事実、セルビアはそれにつられて表情を柔らかくしている。
ここにも犠牲者が一人か、と考えたヴァイツは自分もその一人だということに気づいて、苦笑した。
セルビアは侍従に案内され、部屋を出ていった。
既に空には三日月が昇っており、城のあちらこちらで蝋燭が灯されている。
「陛下」
「分かっている」
ヴァイツの固い顔で王を見つめ、王は重い息を吐いた。
「レーナ様に言い寄る輩など、今までもごまんといました。いまさら外から人を招く必要はない」
「そうだ。しかし、食事に毒が盛られていては、仕方あるまい」
王のその言葉を聞いたヴァイツは、片手で髪を掻いた。
食事に毒、それが示す物は一つしかない。
「暗殺…ですか」
「幸い、毒味役の人間は軽症ですんだが、これで終わるとも思えん。セルビアはその点も承知の上で、この仕事を引き受けてくれたのだ。彼女には感謝しなければならんな」
王の瞳に紛れもない怒りが浮かぶ。その怒りは業火のように燃え盛っており、向けられた者に思わず同情してしまうほど激しい。
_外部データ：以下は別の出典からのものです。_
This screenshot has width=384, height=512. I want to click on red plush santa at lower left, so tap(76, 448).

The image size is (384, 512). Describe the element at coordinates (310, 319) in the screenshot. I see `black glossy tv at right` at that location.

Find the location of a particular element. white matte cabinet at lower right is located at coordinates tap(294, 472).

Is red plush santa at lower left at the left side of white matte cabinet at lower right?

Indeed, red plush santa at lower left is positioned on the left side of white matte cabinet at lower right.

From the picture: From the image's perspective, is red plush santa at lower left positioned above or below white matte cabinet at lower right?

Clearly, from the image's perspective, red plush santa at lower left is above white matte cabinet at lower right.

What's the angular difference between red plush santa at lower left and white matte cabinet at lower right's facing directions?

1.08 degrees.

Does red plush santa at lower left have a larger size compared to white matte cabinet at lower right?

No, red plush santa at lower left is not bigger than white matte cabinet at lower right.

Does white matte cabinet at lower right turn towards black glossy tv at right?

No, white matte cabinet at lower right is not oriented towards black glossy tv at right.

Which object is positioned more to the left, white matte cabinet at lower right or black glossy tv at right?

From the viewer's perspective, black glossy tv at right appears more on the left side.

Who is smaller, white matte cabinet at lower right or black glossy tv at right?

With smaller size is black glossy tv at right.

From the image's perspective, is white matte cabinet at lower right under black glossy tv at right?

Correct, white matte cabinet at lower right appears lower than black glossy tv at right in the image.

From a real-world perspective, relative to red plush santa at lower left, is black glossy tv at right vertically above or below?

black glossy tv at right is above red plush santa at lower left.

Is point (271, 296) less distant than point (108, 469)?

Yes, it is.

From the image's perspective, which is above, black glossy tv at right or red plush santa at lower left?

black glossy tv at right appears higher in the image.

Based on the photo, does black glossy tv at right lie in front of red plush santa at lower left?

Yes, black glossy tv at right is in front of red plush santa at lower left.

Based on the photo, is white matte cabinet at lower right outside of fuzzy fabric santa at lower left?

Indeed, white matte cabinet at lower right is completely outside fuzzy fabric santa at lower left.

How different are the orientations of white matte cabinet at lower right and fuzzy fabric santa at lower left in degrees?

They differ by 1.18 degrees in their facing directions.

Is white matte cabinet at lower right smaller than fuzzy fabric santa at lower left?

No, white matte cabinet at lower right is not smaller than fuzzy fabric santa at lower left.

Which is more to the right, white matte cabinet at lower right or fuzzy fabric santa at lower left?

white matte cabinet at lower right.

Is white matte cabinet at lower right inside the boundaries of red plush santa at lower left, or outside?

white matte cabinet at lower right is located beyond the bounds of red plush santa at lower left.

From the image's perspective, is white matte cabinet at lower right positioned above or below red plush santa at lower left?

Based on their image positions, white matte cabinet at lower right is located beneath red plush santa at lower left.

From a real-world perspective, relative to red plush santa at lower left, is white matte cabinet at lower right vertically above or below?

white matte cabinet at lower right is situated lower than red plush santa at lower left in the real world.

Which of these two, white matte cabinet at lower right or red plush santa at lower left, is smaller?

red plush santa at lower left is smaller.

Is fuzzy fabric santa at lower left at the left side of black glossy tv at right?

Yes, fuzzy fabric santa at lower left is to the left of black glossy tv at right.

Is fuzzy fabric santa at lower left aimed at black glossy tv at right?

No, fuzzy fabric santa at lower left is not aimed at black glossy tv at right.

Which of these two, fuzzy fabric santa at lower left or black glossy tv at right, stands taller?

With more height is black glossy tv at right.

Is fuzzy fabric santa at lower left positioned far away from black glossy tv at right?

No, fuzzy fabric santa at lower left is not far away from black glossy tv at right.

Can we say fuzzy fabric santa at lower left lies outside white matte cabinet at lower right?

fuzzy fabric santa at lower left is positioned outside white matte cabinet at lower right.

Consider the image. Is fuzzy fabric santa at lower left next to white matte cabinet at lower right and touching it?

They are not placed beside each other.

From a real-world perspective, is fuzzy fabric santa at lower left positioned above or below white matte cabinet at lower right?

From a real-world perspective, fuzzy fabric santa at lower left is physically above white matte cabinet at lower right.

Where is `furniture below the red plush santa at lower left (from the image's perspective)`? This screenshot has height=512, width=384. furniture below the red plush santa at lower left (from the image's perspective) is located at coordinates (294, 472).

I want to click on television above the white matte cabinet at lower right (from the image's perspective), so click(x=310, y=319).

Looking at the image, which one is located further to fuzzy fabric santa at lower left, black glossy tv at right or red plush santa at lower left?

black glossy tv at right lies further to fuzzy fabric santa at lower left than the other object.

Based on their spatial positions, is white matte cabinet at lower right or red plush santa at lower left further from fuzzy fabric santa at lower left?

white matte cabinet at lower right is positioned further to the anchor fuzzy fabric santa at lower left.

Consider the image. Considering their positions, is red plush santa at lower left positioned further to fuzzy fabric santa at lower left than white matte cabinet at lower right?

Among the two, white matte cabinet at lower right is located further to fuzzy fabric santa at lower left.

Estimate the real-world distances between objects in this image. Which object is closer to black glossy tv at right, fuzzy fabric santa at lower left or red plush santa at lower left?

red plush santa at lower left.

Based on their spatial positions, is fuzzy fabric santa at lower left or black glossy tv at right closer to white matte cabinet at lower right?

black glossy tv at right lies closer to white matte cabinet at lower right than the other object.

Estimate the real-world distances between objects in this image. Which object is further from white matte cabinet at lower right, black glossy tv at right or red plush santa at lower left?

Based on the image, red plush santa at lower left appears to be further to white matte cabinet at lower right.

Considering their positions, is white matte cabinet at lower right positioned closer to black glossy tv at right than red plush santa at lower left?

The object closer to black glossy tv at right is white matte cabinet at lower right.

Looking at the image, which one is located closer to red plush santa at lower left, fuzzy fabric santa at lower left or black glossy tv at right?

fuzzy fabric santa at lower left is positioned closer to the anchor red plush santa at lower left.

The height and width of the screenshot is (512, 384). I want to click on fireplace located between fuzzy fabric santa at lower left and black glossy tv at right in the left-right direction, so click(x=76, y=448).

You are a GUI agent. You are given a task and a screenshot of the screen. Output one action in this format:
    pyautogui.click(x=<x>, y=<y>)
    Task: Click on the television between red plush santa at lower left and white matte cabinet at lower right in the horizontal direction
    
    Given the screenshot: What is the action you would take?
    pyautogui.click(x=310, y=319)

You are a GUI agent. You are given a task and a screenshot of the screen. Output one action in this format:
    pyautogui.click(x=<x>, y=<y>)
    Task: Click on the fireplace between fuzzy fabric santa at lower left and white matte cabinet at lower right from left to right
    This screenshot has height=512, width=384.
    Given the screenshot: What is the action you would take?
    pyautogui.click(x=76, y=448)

王は温厚そのものだ。優しく、大らかで寛容の一言に尽きる。
しかし、逆麟に触れると決して容赦しない。完膚なきまでに敵を叩き潰す。
だが、彼がその怒りを露わにすることは、ほとんどないといっていい。
ただ淡々と自らが決めたことをやるだけだ。表面は冷静に見える分、余計に恐ろしい。
そんな人物の愛娘を毒殺しようとはなんとも命知らずな行動である。
ヴァイツは心の中で、下手人の冥福を祈ってやることにした。
「にしても、セルビアはなぜそんな危険な仕事を引き受けたんですか?アイツにはなんの関係もないでしょうに」
「そこは取引をした。彼女にも彼女なりの目的があるからな、それにはこの城にいたほうが都合がいい」
王はセルビアの目的については言葉を濁したが、ヴァイツはそれで納得しなかった。
むしろ、ますますセルビアへの警戒を強めた。たとえ、王が見込んだ人物だとしても、それだけでは信用できないということだ。
王にもそれが分かっているのか、何も言わずにヴァイツを部屋から退出させた。